Piazza del Duomo, behind the Cathedral
Pisa, Tuscany, Italy

Leaning Tower of Pisa
Photo: Softeis License: CC BY-SA 3.0
Construction began on the tower in 1173, and it started to lean during construction. Over the centuries, steps were taken to compensate for the incline, but the tower was in danger of falling until the late 20th century.

Map of the Area Around
Leaning Tower of Pisa

Will the Tower Fall?

In 1964, the government of Italy asked for help to prevent the tower from falling over. Engineers, mathematicians, and historians from many nations gathered to discuss the problem. The tilt was increasing and the group proposed many ideas to stabilize the tower.

On January 7, 1990, the tower was closed, and the bells were removed to relieve some weight. Cables were strung from the third level and anchored several hundred meters away. Apartments and houses in the path of the tower were vacated for safety.

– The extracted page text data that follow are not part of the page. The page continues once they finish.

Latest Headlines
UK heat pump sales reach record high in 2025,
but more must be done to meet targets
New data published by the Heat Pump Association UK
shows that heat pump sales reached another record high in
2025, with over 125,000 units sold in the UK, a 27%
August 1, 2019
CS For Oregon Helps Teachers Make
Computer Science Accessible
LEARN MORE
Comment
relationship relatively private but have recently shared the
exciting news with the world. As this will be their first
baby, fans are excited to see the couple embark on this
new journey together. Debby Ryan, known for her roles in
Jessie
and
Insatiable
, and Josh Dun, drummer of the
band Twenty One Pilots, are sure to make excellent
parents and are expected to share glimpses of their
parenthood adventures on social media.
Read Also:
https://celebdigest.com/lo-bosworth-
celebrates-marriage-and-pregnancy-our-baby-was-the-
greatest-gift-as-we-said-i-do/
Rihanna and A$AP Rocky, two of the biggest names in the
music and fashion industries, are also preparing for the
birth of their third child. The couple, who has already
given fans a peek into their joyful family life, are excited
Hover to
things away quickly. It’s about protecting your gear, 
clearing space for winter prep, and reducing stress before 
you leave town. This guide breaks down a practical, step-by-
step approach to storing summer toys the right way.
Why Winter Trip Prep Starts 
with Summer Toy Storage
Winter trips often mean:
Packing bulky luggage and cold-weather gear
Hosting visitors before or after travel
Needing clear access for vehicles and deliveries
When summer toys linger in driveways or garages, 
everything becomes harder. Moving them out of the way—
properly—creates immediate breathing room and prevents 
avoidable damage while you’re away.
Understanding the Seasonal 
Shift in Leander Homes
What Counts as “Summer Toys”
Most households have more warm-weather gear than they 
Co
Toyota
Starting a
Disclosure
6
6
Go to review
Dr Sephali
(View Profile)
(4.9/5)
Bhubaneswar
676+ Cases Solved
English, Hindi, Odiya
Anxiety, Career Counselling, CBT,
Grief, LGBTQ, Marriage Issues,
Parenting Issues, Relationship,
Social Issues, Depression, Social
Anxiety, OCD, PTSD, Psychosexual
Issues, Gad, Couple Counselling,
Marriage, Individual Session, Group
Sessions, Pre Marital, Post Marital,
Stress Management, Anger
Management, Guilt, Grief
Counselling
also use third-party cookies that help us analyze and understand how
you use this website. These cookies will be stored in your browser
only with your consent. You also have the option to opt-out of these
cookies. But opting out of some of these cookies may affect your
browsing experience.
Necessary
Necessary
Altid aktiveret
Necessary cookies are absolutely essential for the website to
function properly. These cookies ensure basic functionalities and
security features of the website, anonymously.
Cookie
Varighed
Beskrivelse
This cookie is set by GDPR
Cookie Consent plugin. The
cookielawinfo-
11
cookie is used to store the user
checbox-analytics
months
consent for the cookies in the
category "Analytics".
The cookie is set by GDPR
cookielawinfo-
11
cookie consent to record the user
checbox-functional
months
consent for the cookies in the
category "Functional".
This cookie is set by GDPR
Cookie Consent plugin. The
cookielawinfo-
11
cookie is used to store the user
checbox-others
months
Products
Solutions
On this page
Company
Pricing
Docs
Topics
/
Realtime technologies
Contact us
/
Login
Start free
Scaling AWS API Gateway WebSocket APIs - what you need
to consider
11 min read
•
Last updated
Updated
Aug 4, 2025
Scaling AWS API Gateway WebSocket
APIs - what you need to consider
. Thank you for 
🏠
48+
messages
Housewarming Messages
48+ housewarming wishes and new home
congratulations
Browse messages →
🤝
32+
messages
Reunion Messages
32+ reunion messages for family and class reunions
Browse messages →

It was considered necessary by the Italian and city governments to keep the tower tilted, because it was a popular attraction and was important to the tourism industry of Pisa. In the end, however, it was decided that the only solution to prevent the collapse of the tower was to slightly straighten it to a safer angle.

Eight hundred tonnes of lead counterweights were placed on the raised end of the base. Thirty-eight cubic meters (50 cubic yards) of soil were removed from underneath the raised end, and the tower was straightened by 45 centimeters (18 inches).

It was 10 years before the tower was reopened to the public on December 15, 2001. In May 2008, after the removal of another 70 metric tons of ground, engineers announced that the Leaning Tower of Pisa had been stabilized enough that it had stopped moving for the first time in its history.

It took over 800 years for mankind to develop the technology that will keep the tower standing.

Leaning Tower of Pisa Categories

  • Man-Made

    Work on the ground floor of the bell tower began on August 14, 1173. The tower began to sink almost immediately due to a small foundation set in weak, unstable soil.
  • Musical Landmarks

    There are seven bells in the Leaning Tower of Pisa, one for each note of the musical major scale. Because of problems with the construction, the bell-chamber was not completed until 1372. The largest bell was installed in 1655.
  • Odd and Unusual

    In an effort to compensate for the tilt, the upper floors were built with one side taller than the other. Because of this, the tower is actually curved. The top of the tower is about 3.9 metres (12 ft 10 in) from where it should be.
  • Places of Worship, Religious Buildings

    The famous tower is a free standing bell tower for the Cathedral of Pisa. It stands behind the Cathedral and is the third oldest structure in Pisa's Cathedral Square.
  • World Heritage Site

    In 1987 the Leaning Tower of Pisa was declared part of the Piazza del Duomo UNESCO World Heritage Site, along with the neighboring cathedral, baptistery and cemetery.